The answer is to deploy Cloudflare Tunnel, a network service that provides a secure, encrypted link to Cloudflare without exposing a routable IP address. Cloudflare Tunneling is a way to deploy applications in a zero-trust model by ensuring that all resource requests pass Cloudflare’s security filters. Williams-Lucas didn’t have to replace his firewall; he just installed a software agent that creates outbound-only connections to the Cloudflare control plane.
One of the first benefits is the ability to understand endpoint traffic. He noted that before Cloudflare’s service, the 35-year-old company’s endpoints had never been properly audited. He discovered legacy endpoints that were no longer in use and was able to shut them down.
The next step is to deploy zero trust access control. The way it works is that the Cloudflare service leverages DTLR Active Directory running in the Azure cloud and enforces a zero trust policy based on Active Directory identity-based rules.
For example, retail stores and corporate headquarters need to be treated differently. Strict access control policies can be implemented in stores, but, “We don’t want to undercut the people in the corporate office,” Williams-Lucas said.

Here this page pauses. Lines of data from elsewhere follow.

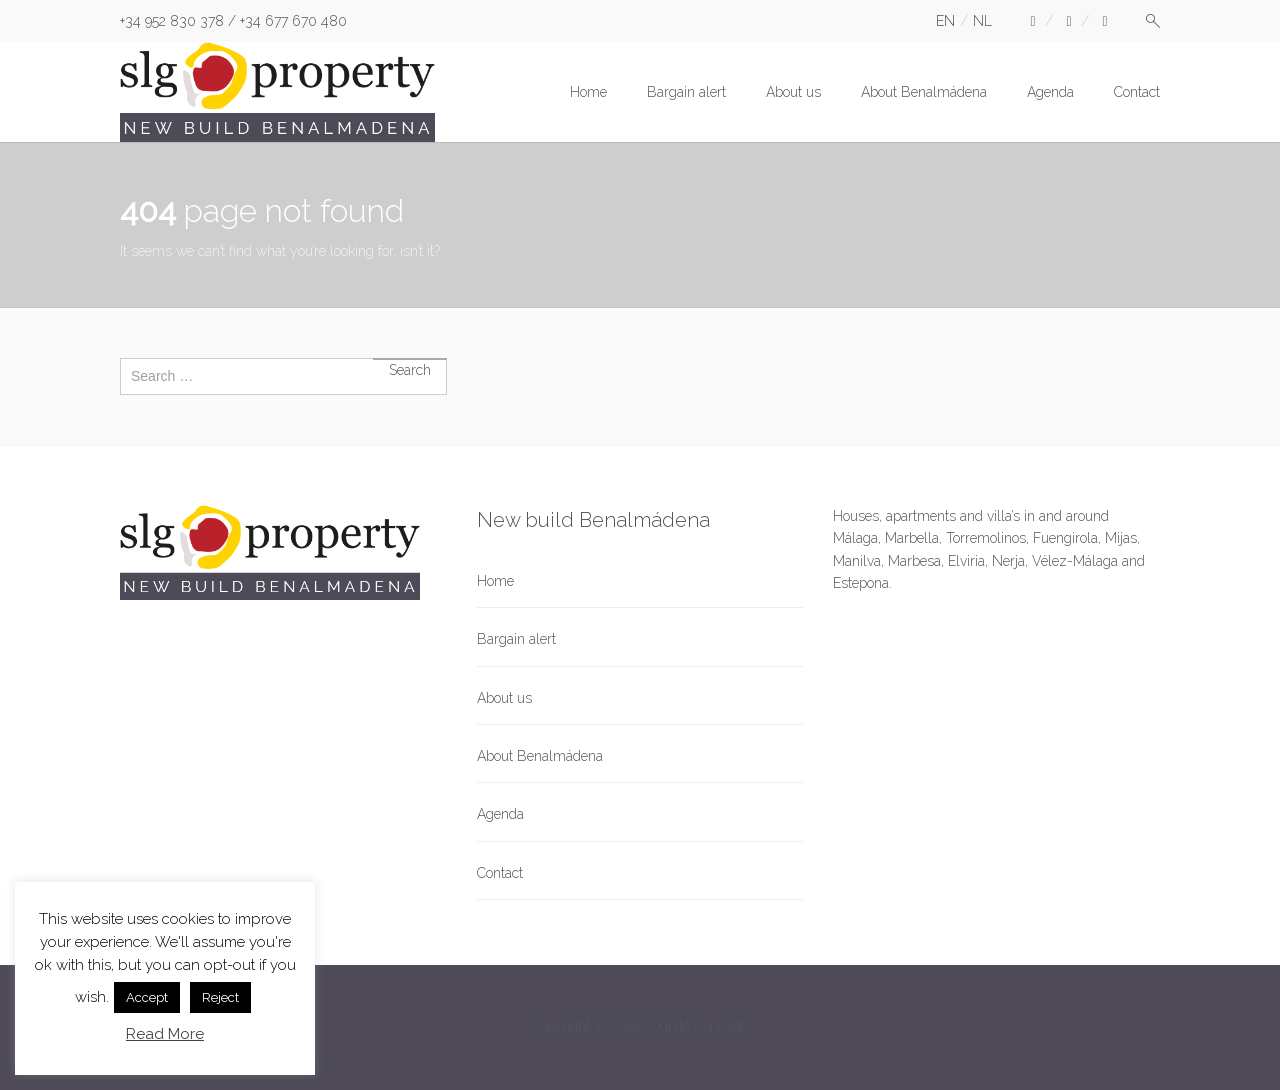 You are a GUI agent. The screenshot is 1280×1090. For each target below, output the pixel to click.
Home (588, 92)
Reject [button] (220, 997)
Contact (1137, 92)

In the process of deploying Cloudflare NaaS, his development team completed a game-changing internal application that has proven to be “critical to our business.”
The application collects and correlates internal metrics and presents that data to store managers. Previously, store managers had to enter multiple portals to access data related to customers, sales, inventory, and more. Store managers can now view this data in one view.
“Store managers see numbers that are important to them, and they can now see it in real time,” Williams Lucas said. The new app helps the company launch a two-hour pickup service.
The advantage of having Cloudflare NaaS is that all employees, no matter what type of device they use or where they are located, can access new applications through a secure tunnel. “They all adhere to our authentication rules and it all happens in milliseconds; you just click and it runs.”